(RECORDS FOR PROCESSING begins)

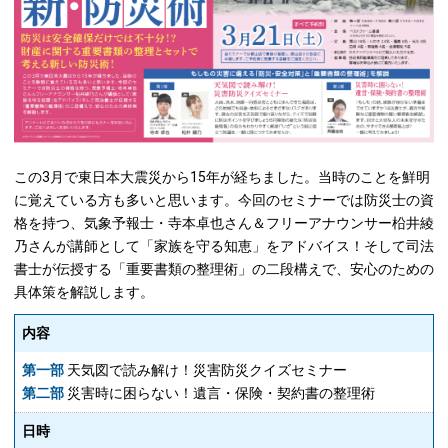
この3月で東日本大震災から15年が経ちました。当時のことを鮮明
に覚えている方も多いと思います。今回のセミナーでは防災士の資
格を持つ、気象予報士・寺本卓也さん＆フリーアナウンサー柗井綾
乃さんが講師として「家族を守る知恵」をアドバイス！そして司法
書士が伝授する「重要書類の整理術」の二段構えで、安心のための
具体策を解説します。
内容
第一部
天気図で読み解け！災害防災クイズセミナー
第二部
災害時に困らない！遺言・保険・契約書の整理術
日時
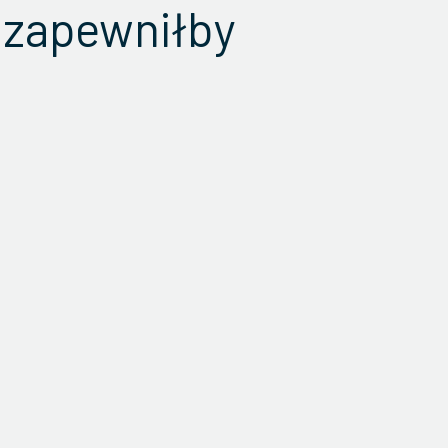
 zapewniłby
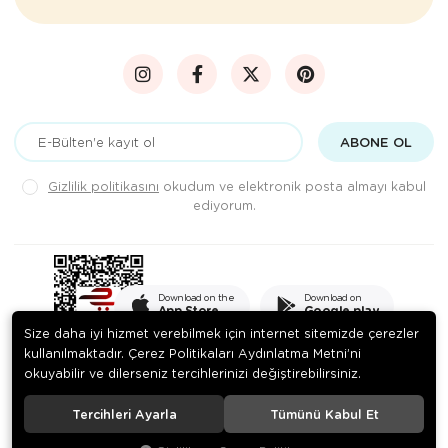
ABONE OL
Gizlilik politikasını
okudum ve elektronik posta almayı kabul
ediyorum.
Download on the
Download on
App Store
Google play
Size daha iyi hizmet verebilmek için internet sitemizde çerezler
kullanılmaktadır. Çerez Politikaları Aydınlatma Metni’ni
okuyabilir ve dilerseniz tercihlerinizi değiştirebilirsiniz.
© 2020
PEKSADE GIDA SANAYİ VE TİCARET LİMİTED ŞİRKETİ
. Tüm
hakları saklıdır.
Tercihleri Ayarla
Tümünü Kabul Et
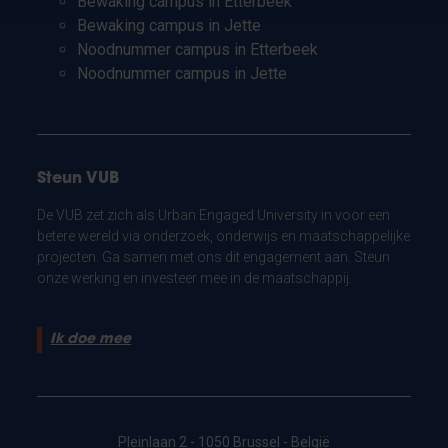
Bewaking campus in Etterbeek
Bewaking campus in Jette
Noodnummer campus in Etterbeek
Noodnummer campus in Jette
Steun VUB
De VUB zet zich als Urban Engaged University in voor een
betere wereld via onderzoek, onderwijs en maatschappelijke
projecten. Ga samen met ons dit engagement aan. Steun
onze werking en investeer mee in de maatschappij.
Ik doe mee
Pleinlaan 2 - 1050 Brussel - België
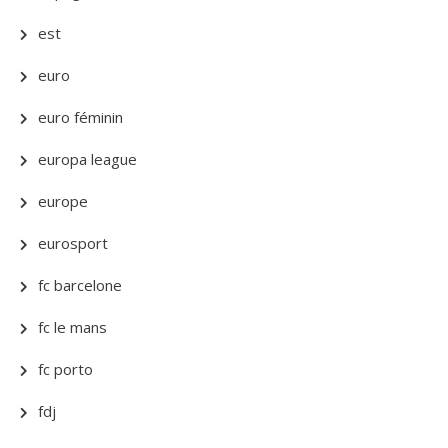
est
euro
euro féminin
europa league
europe
eurosport
fc barcelone
fc le mans
fc porto
fdj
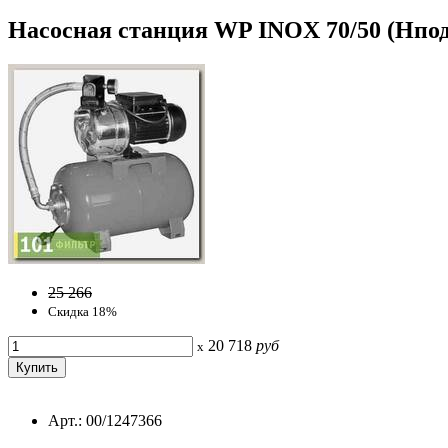
Насосная станция WP INOX 70/50 (Hпод-5
25 266
Скидка 18%
20 718
руб
x
Арт.: 00/1247366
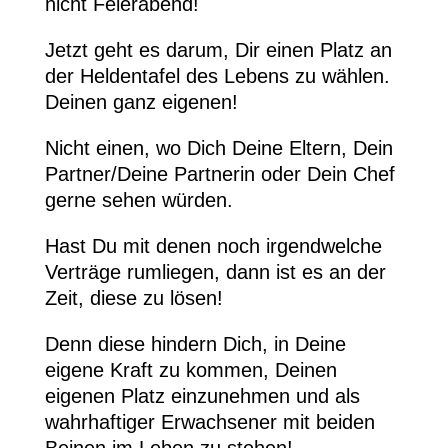
nicht Feierabend!
Jetzt geht es darum, Dir einen Platz an
der Heldentafel des Lebens zu wählen.
Deinen ganz eigenen!
Nicht einen, wo Dich Deine Eltern, Dein
Partner/Deine Partnerin oder Dein Chef
gerne sehen würden.
Hast Du mit denen noch irgendwelche
Verträge rumliegen, dann ist es an der
Zeit, diese zu lösen!
Denn diese hindern Dich, in Deine
eigene Kraft zu kommen, Deinen
eigenen Platz einzunehmen und als
wahrhaftiger Erwachsener mit beiden
Beinen im Leben zu stehen!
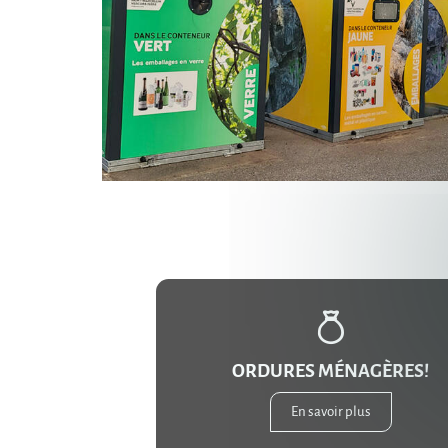
ORDURES MÉNAGÈRES!
En savoir plus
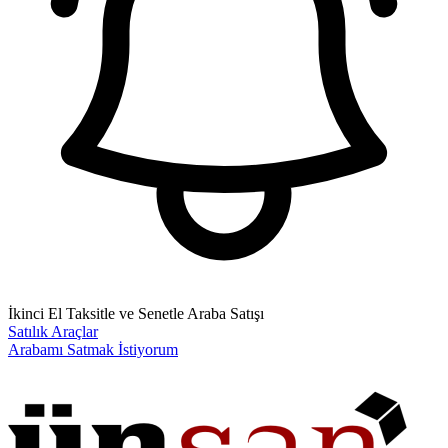
İkinci El Taksitle ve Senetle Araba Satışı
Satılık Araçlar
Arabamı Satmak İstiyorum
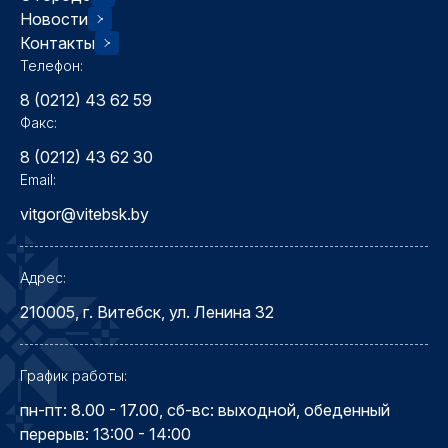
Новости
Контакты
Телефон:
8 (0212) 43 62 59
Факс:
8 (0212) 43 62 30
Email:
vitgor@vitebsk.by
Адрес:
210005, г. Витебск, ул. Ленина 32
График работы:
пн-пт: 8.00 - 17.00, сб-вс: выходной, обеденный
перерыв: 13:00 - 14:00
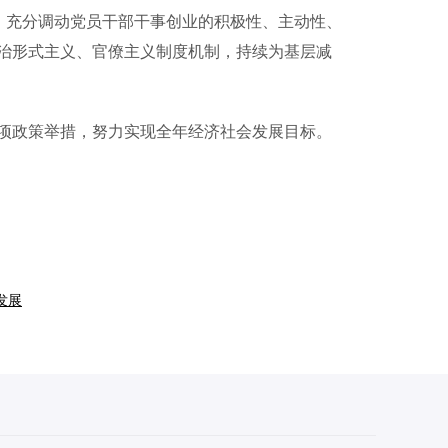
，充分调动党员干部干事创业的积极性、主动性、
治形式主义、官僚主义制度机制，持续为基层减
政策举措，努力实现全年经济社会发展目标。
发展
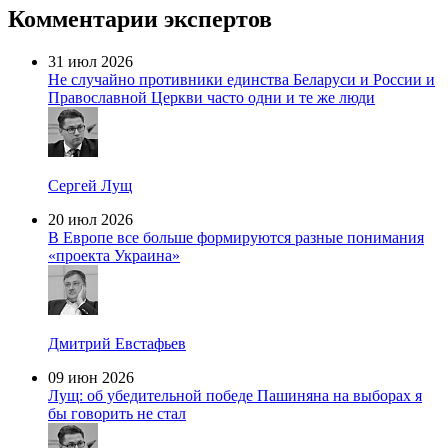
Комментарии экспертов
31 июл 2026
Не случайно противники единства Беларуси и России и
Православной Церкви часто одни и те же люди
Сергей Лущ
20 июл 2026
В Европе все больше формируются разные понимания
«проекта Украина»
Дмитрий Евстафьев
09 июн 2026
Лущ: об убедительной победе Пашиняна на выборах я
бы говорить не стал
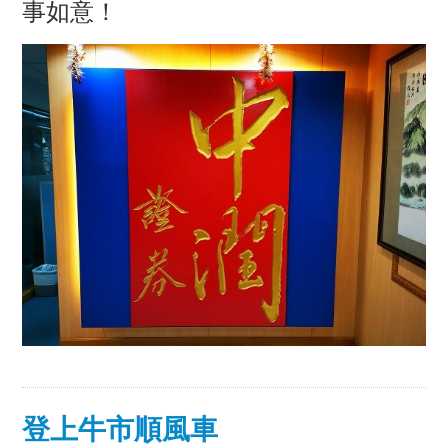
事如意！
登上牛市順風車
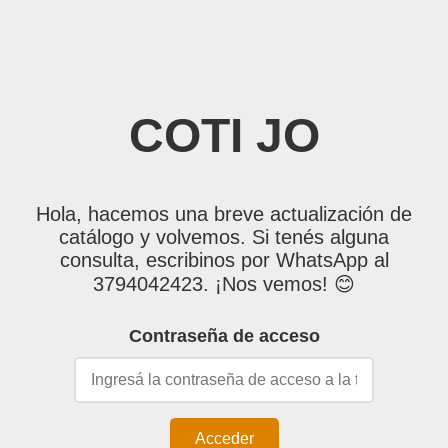
COTI JO
Hola, hacemos una breve actualización de
catálogo y volvemos. Si tenés alguna
consulta, escribinos por WhatsApp al
3794042423. ¡Nos vemos! 😊
Contraseña de acceso
Acceder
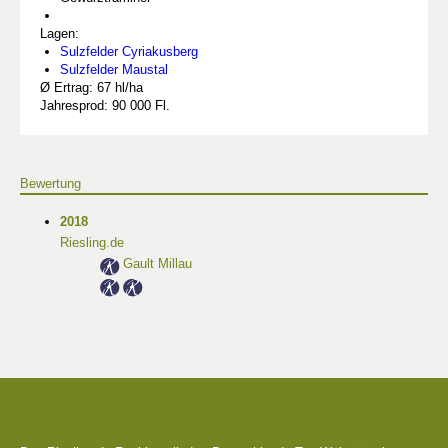
Lagen:
Sulzfelder Cyriakusberg
Sulzfelder Maustal
Ø Ertrag: 67 hl/ha
Jahresprod: 90 000 Fl.
Bewertung
2018
Riesling.de
Gault Millau
Die besten Weingüter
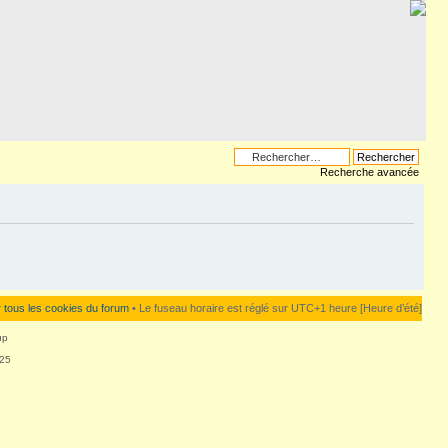
Recherche avancée
 tous les cookies du forum
• Le fuseau horaire est réglé sur UTC+1 heure [Heure d’été]
up
125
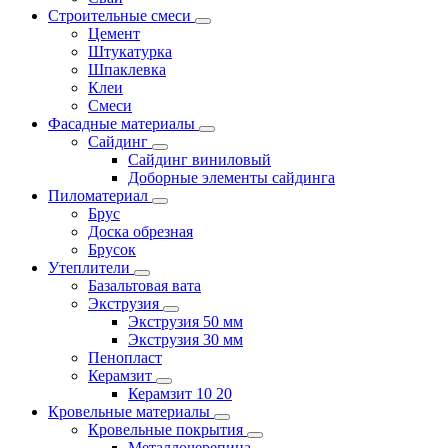
Строительные смеси
Цемент
Штукатурка
Шпаклевка
Клеи
Смеси
Фасадные материалы
Сайдинг
Сайдинг виниловый
Доборные элементы сайдинга
Пиломатериал
Брус
Доска обрезная
Брусок
Утеплители
Базальтовая вата
Экструзия
Экструзия 50 мм
Экструзия 30 мм
Пенопласт
Керамзит
Керамзит 10 20
Кровельные материалы
Кровельные покрытия
Металлочерепица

(RECORDS FOR PROCESSING ends)

# AIM OF THE TASK
The result should be every line that contains "материалы", copied from the entries.

# SOLUTION FOR THIS PROBLEM
Фасадные материалы
Кровельные материалы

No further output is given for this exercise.